Proliferation of PECs results in formation of cellular crescents. (A and B) To determine if PECs engage in cellular proliferation, the number of BrdU-positive PECs per glomerulus was determined using immunohistochemistry at the indicated time points (A, arrow indicates a BrdU-positive PEC, female). Proliferation of PECs increased progressively during the administration of doxycycline and remained elevated even after 40 days. (C–F) PAS-stained paraffin sections at different time points. At early time points, cellular crescents can be seen in glomeruli without significant tubular damage (C, arrow). At later time points, glomeruli with cellular crescents are found next to or within areas of tubular degeneration (D, arrows; E shows a higher magnification of inset in D). Cellular crescents show the typical morphology of multilayered extracapillary proliferations (E and F, arrows; mice in C through F are female). (G) Semi-thin section of a cellular crescent (arrow) with the typical morphology.

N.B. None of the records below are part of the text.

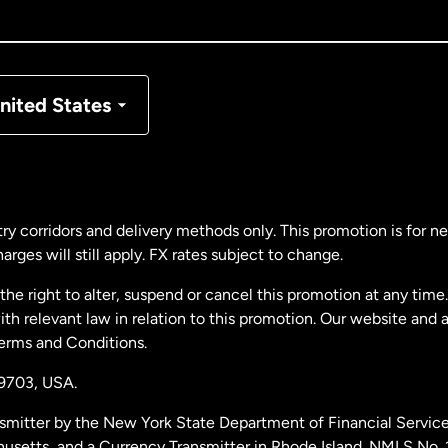
nada
Français
nmark
nited States
ance
rmany
ry corridors and delivery methods only. This promotion is for 
rges will still apply. FX rates subject to change.
laysia
e right to alter, suspend or cancel this promotion at any time. 
 relevant law in relation to this promotion. Our website and 
therlands
Terms and Conditions.
19703,
USA.
w Zealand
smitter by the New York State Department of Financial Service
husetts, and a Currency Transmitter in Rhode Island. NMLS No.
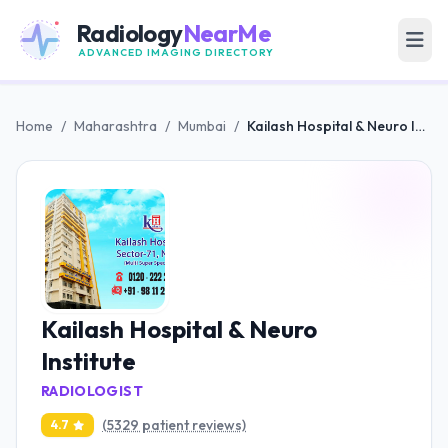
Radiology
NearMe
ADVANCED IMAGING DIRECTORY
Home
/
Maharashtra
/
Mumbai
/
Kailash Hospital & Neuro Institute
Kailash Hospital & Neuro
Institute
RADIOLOGIST
(5329 patient reviews)
4.7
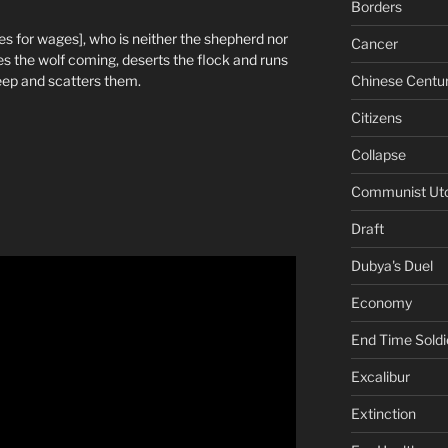
Borders
s for wages], who is neither the shepherd nor
Cancer
s the wolf coming, deserts the flock and runs
Chinese Centu
eep and scatters them.
Citizens
Collapse
Communist Ut
Draft
Dubya's Duel
Economy
End Time Soldi
Excalibur
Extinction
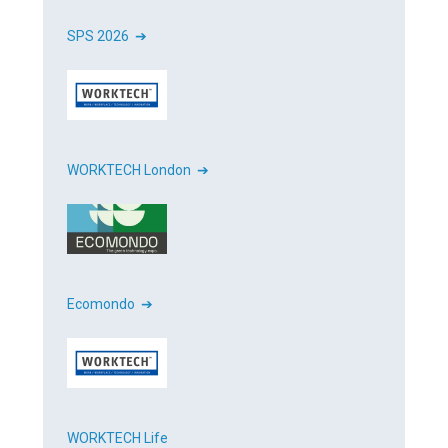
SPS 2026 ➔
WORKTECH London ➔
Ecomondo ➔
WORKTECH Life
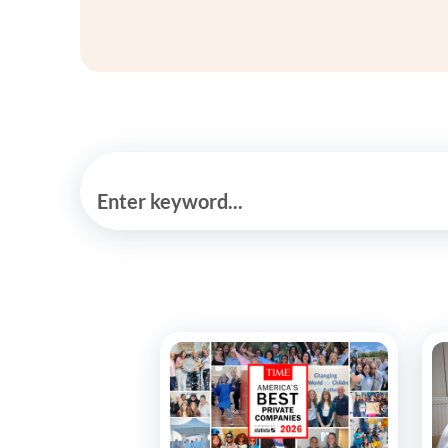
Enter keyword...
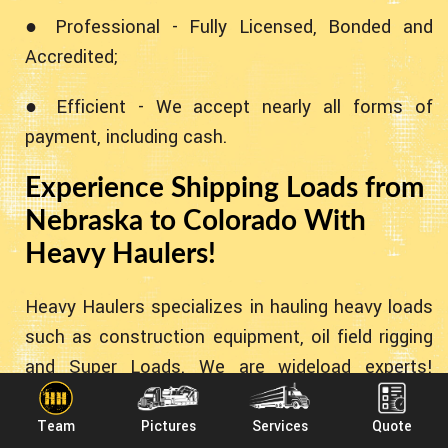
● Professional - Fully Licensed, Bonded and
Accredited;
● Efficient - We accept nearly all forms of
payment, including cash.
Experience Shipping Loads from
Nebraska to Colorado With
Heavy Haulers!
Heavy Haulers specializes in hauling heavy loads
such as construction equipment, oil field rigging
and Super Loads. We are wideload experts!
Heavy Haulers specializes in the heavy stuff!
However - we can accommodate all types of
Team
Pictures
Services
Quote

No capillary necrosis could be seen (male). (H) Semi-thin section of an area with significant tubular degeneration (arrowheads) and associated glomeruli with cellular crescents (white arrows). (I) TEM of a cellular crescent with multiple layers of PECs (arrow), cellular debris (asterisk), and an intact Bowman’s capsule (arrowheads). The capillary tuft (cap.) shows normal capillary loops. (J and K) Glomeruli with extracapillary proliferations (asterisk) recruited a typical periglomerular infiltrate of MHCII-positive, CD3-negative, CD86-positive cells, representing activated dendritic cells (arrowheads).